Task objective:
Start at the line below containing "You are a GUI" and stop at the line containing "Image resolution: width=392". Repeat every line of that stretch exactly, and nothing outside it.

Given data:
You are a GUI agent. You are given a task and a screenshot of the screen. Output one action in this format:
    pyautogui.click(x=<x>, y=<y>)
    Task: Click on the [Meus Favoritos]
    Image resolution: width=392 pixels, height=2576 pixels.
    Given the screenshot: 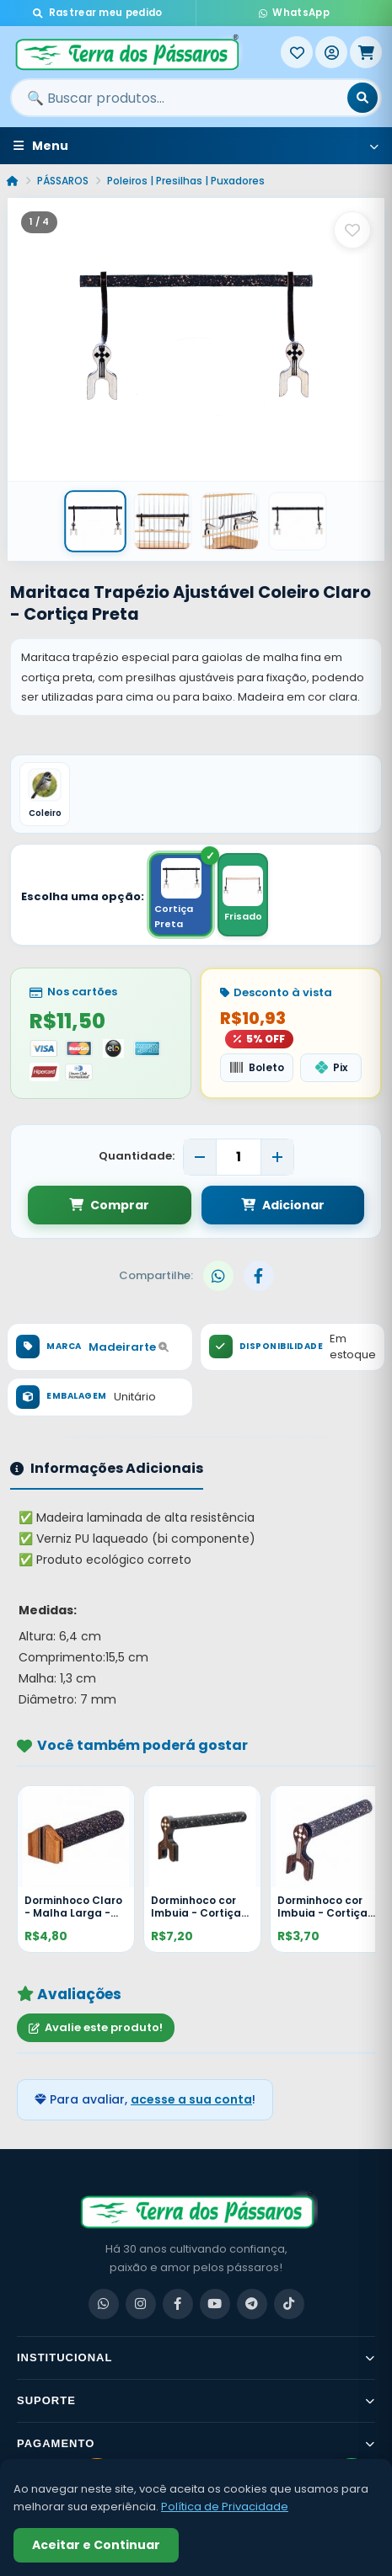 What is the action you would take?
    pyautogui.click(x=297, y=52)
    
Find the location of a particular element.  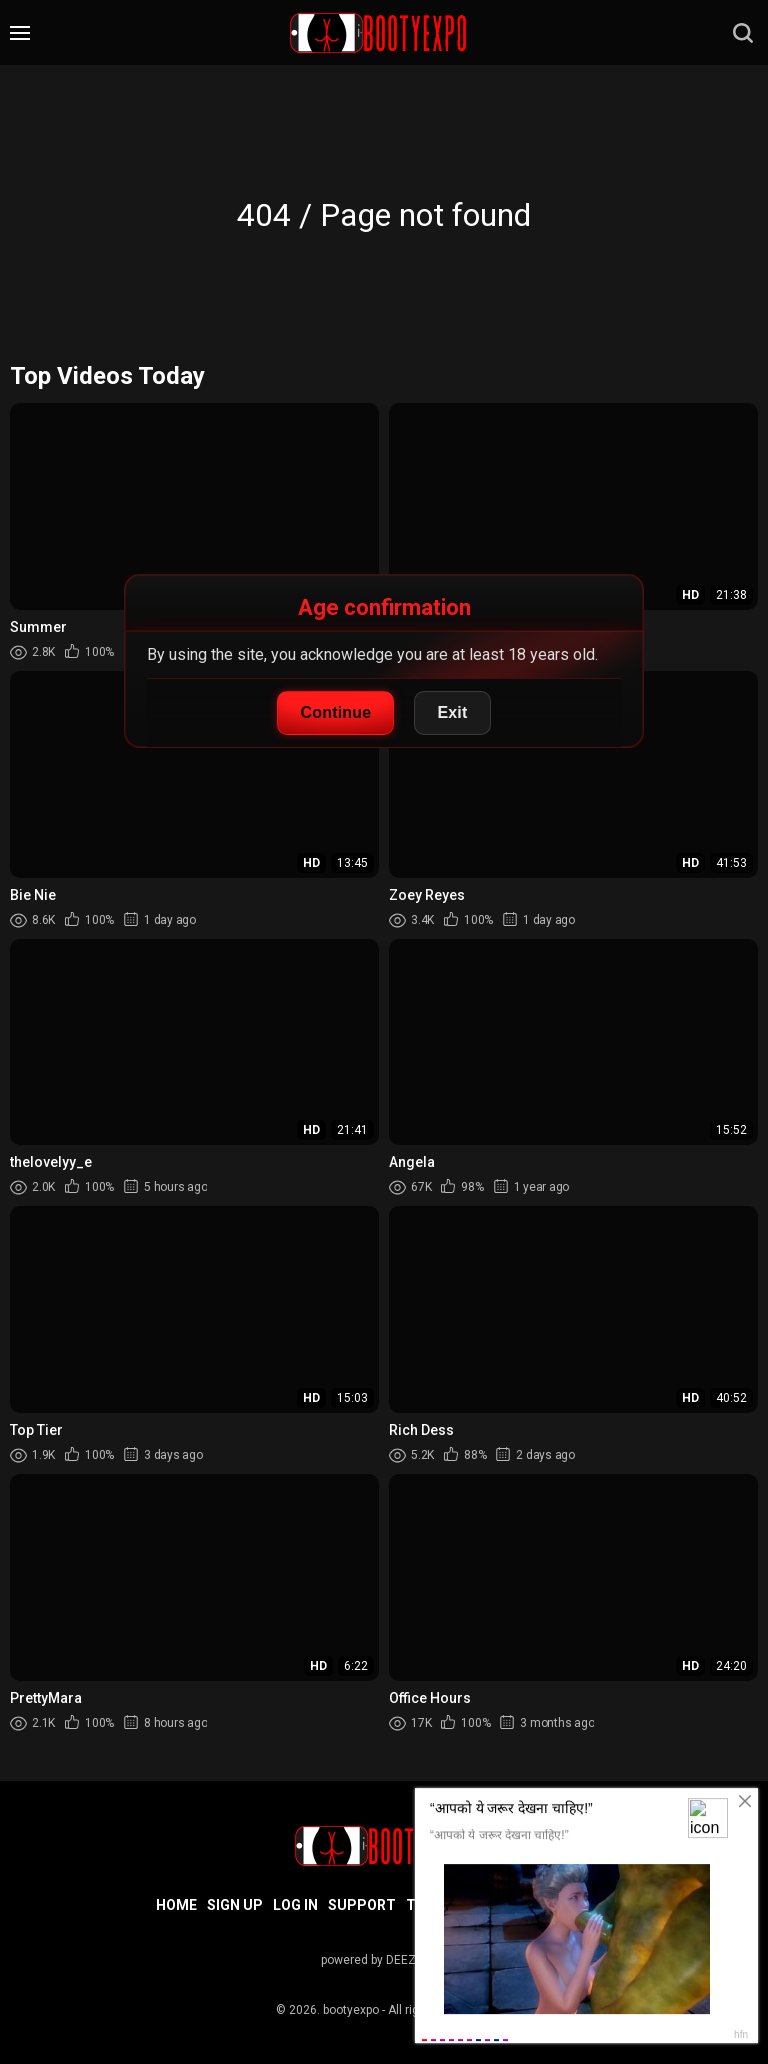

* * *

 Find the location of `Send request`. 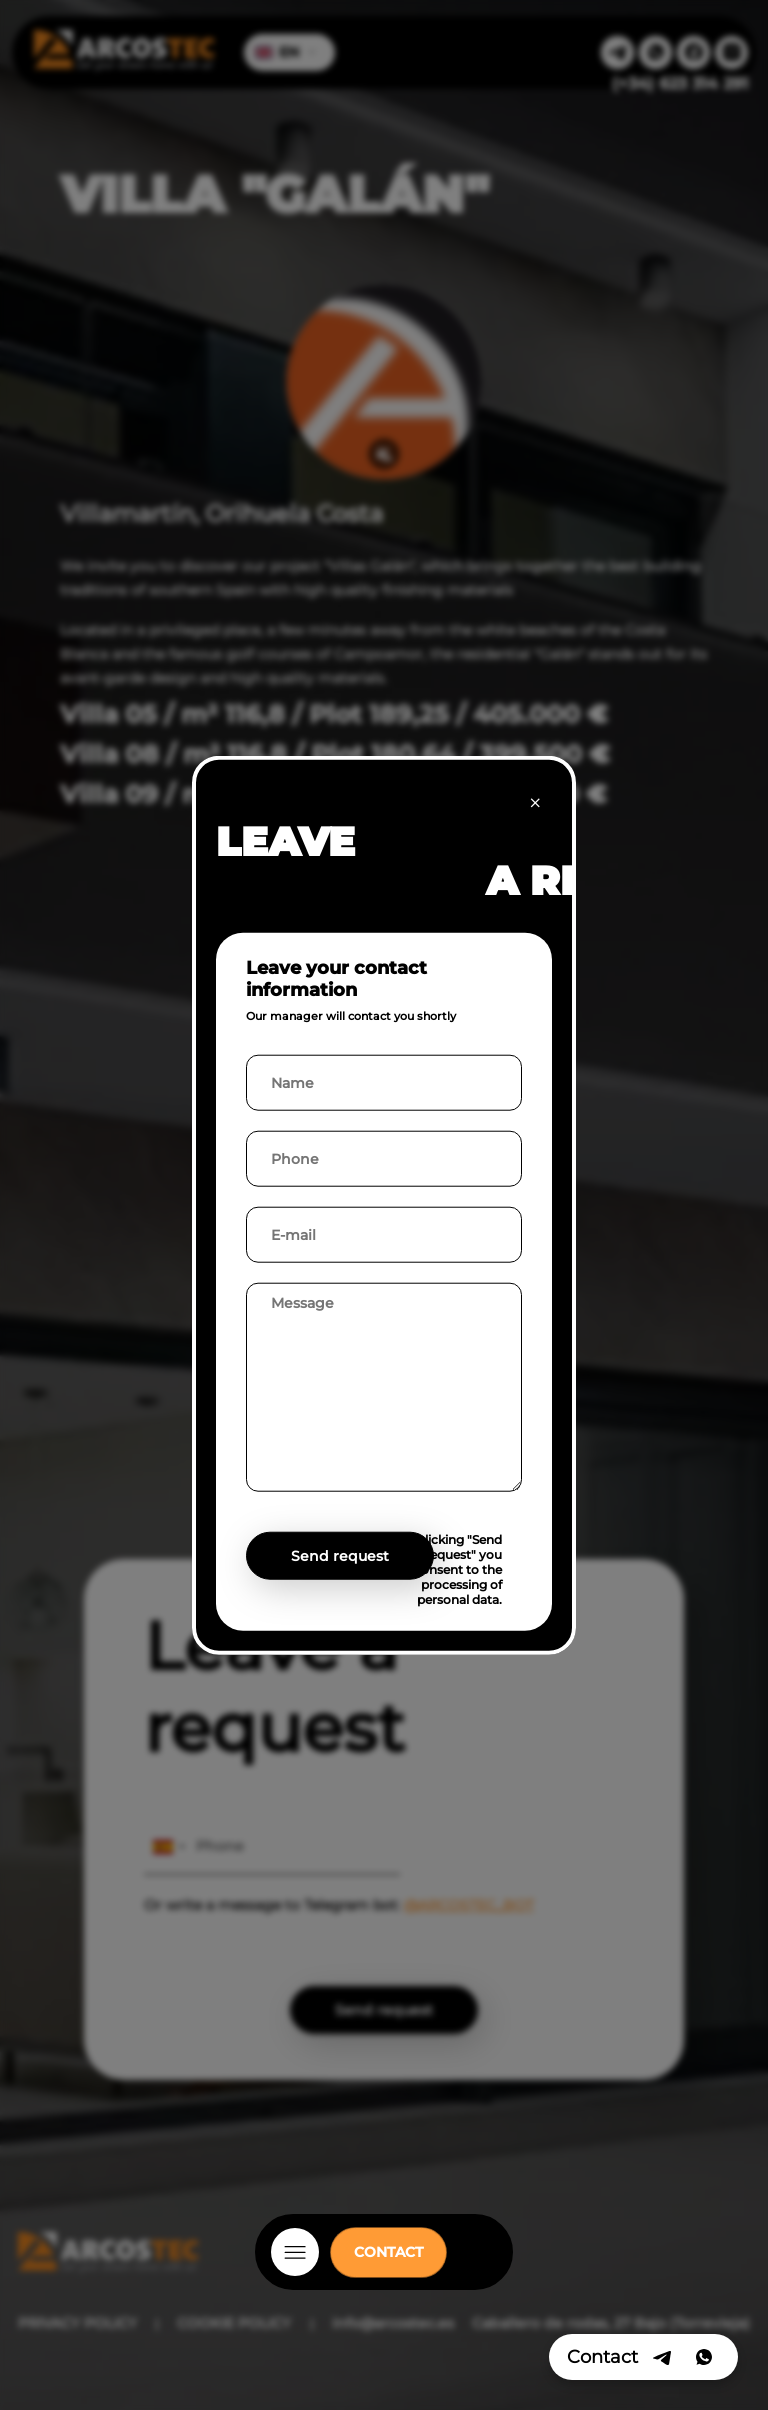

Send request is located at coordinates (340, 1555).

--

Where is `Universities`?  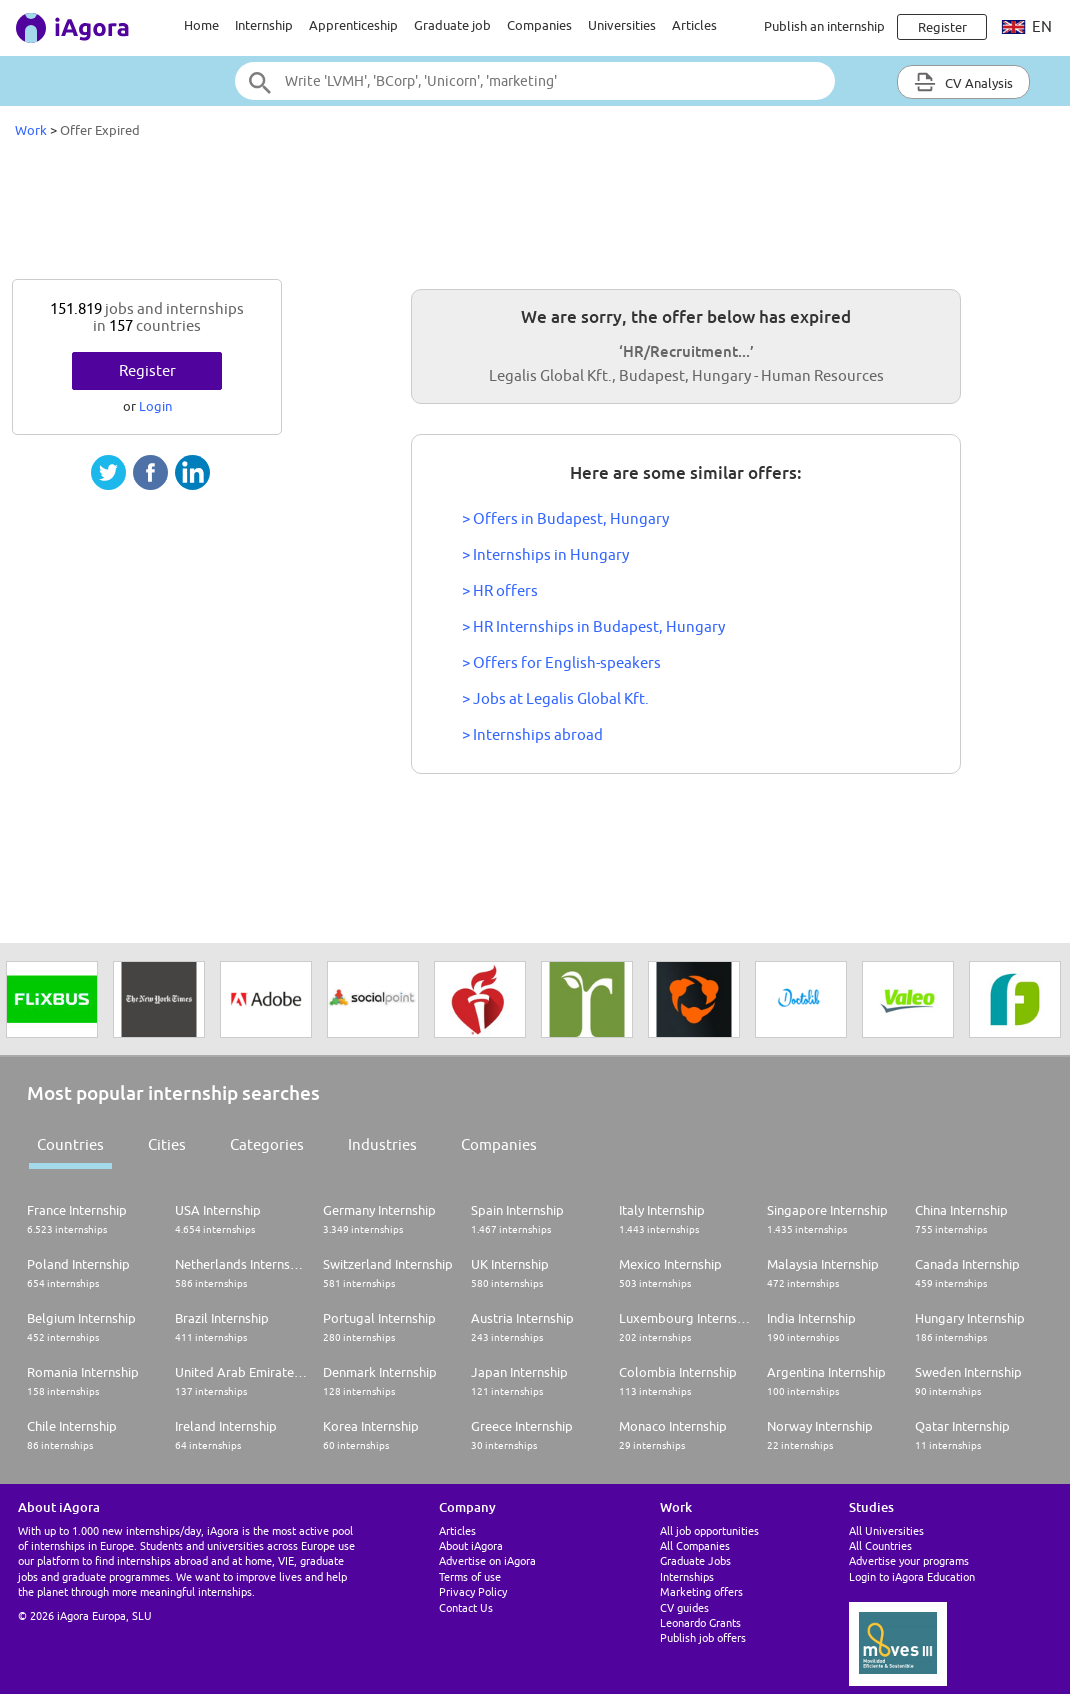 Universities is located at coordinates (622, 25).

Answer to the problem:
You are a GUI agent. You are given a task and a screenshot of the screen. Output one action in this format:
    pyautogui.click(x=<x>, y=<y>)
    Task: Click on the [Meus Favoritos]
    Image resolution: width=392 pixels, height=2576 pixels.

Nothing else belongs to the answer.